# [Problem to work on]
Copy out all lines in the material below that contain the string "each".

# [Data extract]

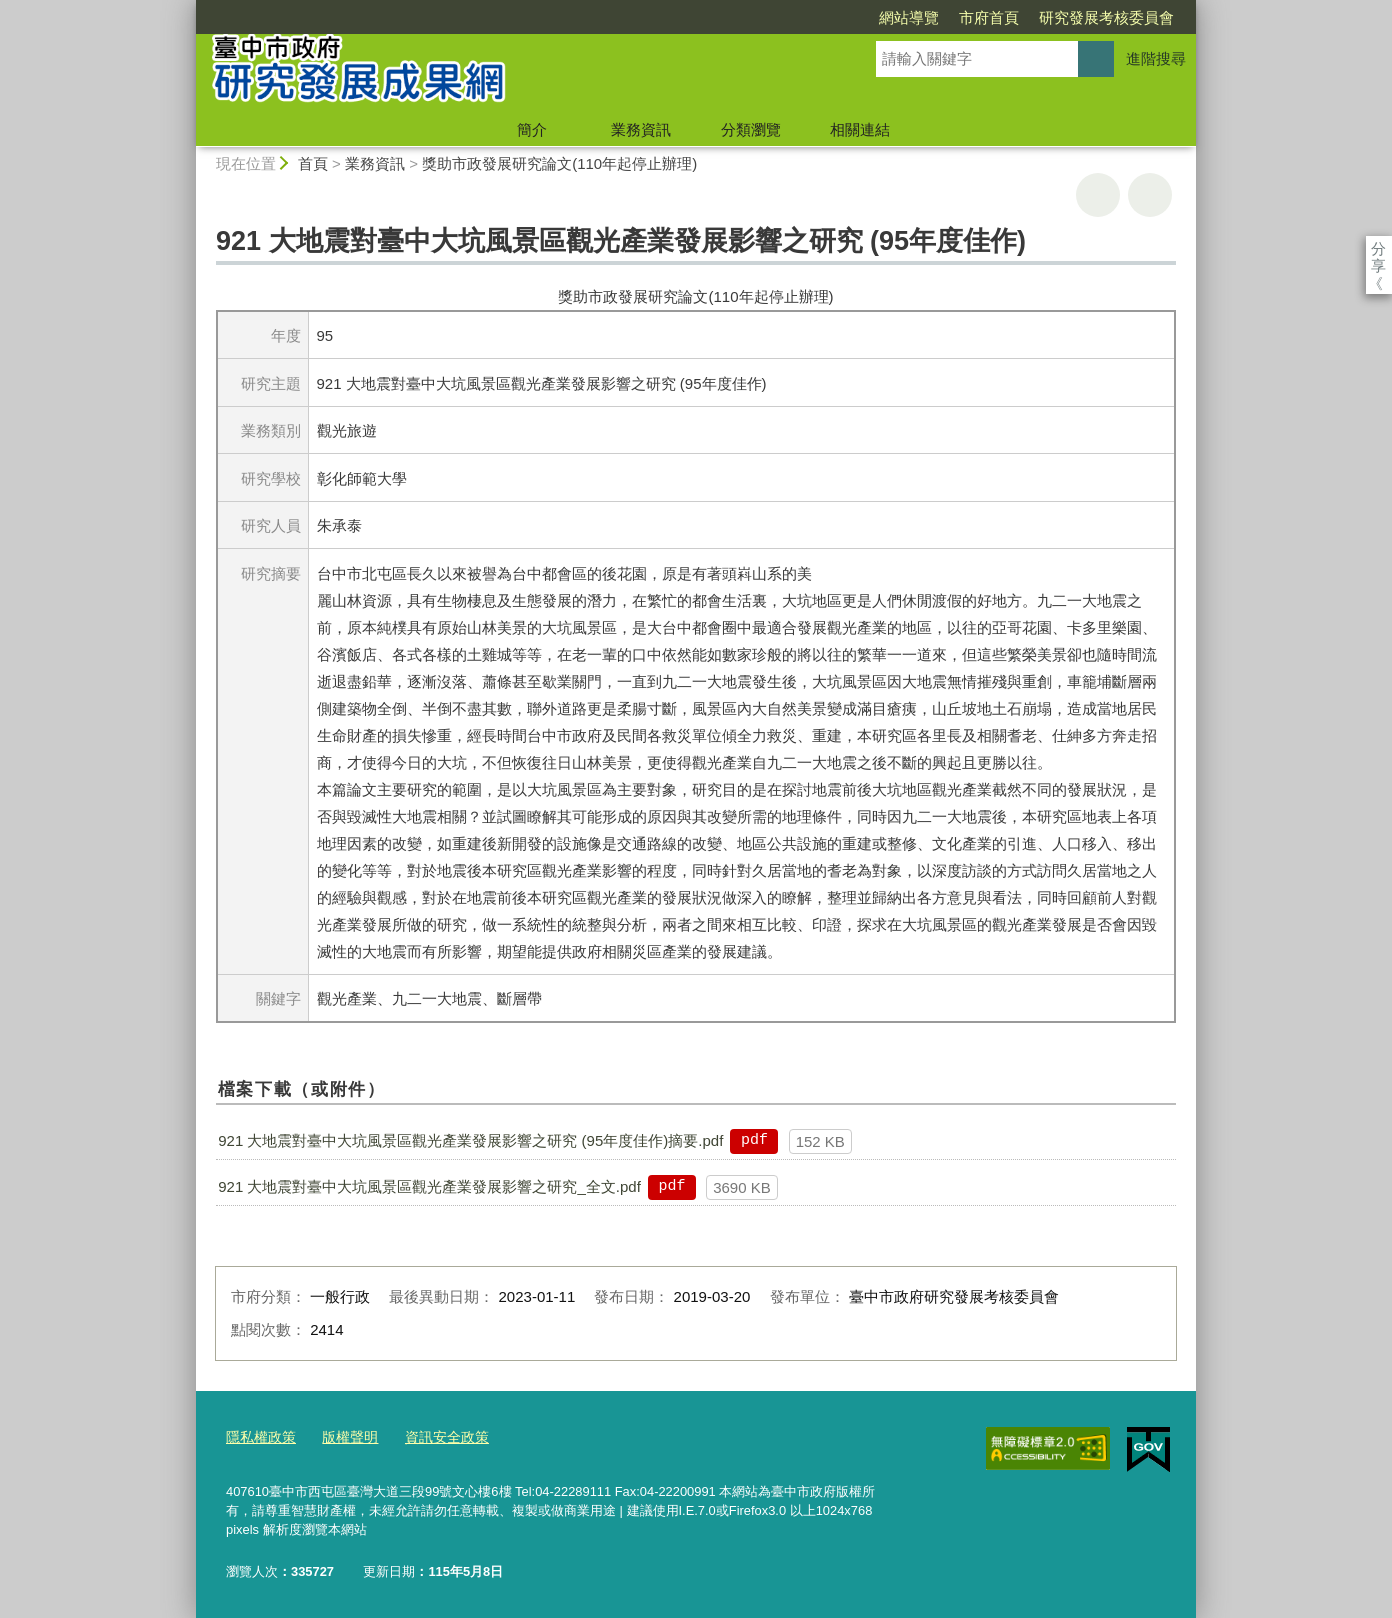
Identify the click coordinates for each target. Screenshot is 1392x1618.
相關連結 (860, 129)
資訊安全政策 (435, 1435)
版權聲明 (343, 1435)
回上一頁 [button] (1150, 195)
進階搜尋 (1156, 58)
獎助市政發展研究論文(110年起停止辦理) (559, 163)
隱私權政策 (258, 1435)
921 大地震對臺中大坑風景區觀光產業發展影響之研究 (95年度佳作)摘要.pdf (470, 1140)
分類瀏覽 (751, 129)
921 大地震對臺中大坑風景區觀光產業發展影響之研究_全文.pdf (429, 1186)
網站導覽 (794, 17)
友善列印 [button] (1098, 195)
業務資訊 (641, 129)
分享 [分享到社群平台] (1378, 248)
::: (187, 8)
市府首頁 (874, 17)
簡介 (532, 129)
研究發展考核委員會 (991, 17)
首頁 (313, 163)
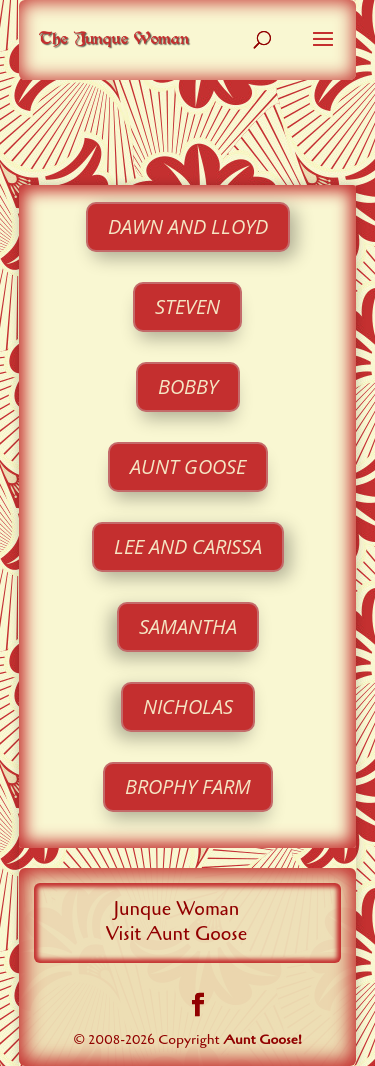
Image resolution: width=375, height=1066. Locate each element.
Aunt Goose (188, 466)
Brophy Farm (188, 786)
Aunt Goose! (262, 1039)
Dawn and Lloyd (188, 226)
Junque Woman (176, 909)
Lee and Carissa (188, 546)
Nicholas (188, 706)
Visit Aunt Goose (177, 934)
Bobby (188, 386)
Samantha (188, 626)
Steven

# [Answer to this problem]
Identify the click coordinates for each target. Screenshot is 1392x1618.
Image resolution: width=375, height=1066. Locate each element.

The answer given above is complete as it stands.